Brief:
Your answer must be a single number: the count of lines in the records below that include the string "Droite".

Material provided:
= Beginning of Section =

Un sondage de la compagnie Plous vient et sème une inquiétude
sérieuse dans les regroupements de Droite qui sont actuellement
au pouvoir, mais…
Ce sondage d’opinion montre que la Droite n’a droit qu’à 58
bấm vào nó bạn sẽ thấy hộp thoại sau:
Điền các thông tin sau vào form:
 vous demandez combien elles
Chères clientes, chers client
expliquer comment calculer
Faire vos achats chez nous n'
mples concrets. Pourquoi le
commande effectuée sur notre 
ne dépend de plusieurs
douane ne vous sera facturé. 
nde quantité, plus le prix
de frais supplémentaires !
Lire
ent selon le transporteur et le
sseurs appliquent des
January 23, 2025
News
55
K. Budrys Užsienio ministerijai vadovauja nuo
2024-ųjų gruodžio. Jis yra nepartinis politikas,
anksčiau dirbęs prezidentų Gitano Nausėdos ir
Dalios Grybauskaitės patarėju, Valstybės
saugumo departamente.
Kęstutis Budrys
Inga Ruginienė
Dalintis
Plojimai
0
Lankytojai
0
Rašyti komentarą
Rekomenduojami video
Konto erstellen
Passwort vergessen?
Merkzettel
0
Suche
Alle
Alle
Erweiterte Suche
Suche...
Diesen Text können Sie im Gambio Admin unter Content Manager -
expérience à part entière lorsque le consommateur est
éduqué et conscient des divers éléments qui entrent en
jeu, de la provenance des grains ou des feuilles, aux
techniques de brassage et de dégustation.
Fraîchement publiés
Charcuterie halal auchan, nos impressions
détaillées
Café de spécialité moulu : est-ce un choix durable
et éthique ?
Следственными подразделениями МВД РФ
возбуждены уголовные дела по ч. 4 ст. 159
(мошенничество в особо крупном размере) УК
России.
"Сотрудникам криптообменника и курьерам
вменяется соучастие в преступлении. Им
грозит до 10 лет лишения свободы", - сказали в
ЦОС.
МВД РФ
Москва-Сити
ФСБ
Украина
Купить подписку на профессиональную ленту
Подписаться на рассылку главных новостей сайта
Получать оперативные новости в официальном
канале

= End of Section =

Result of this task:
2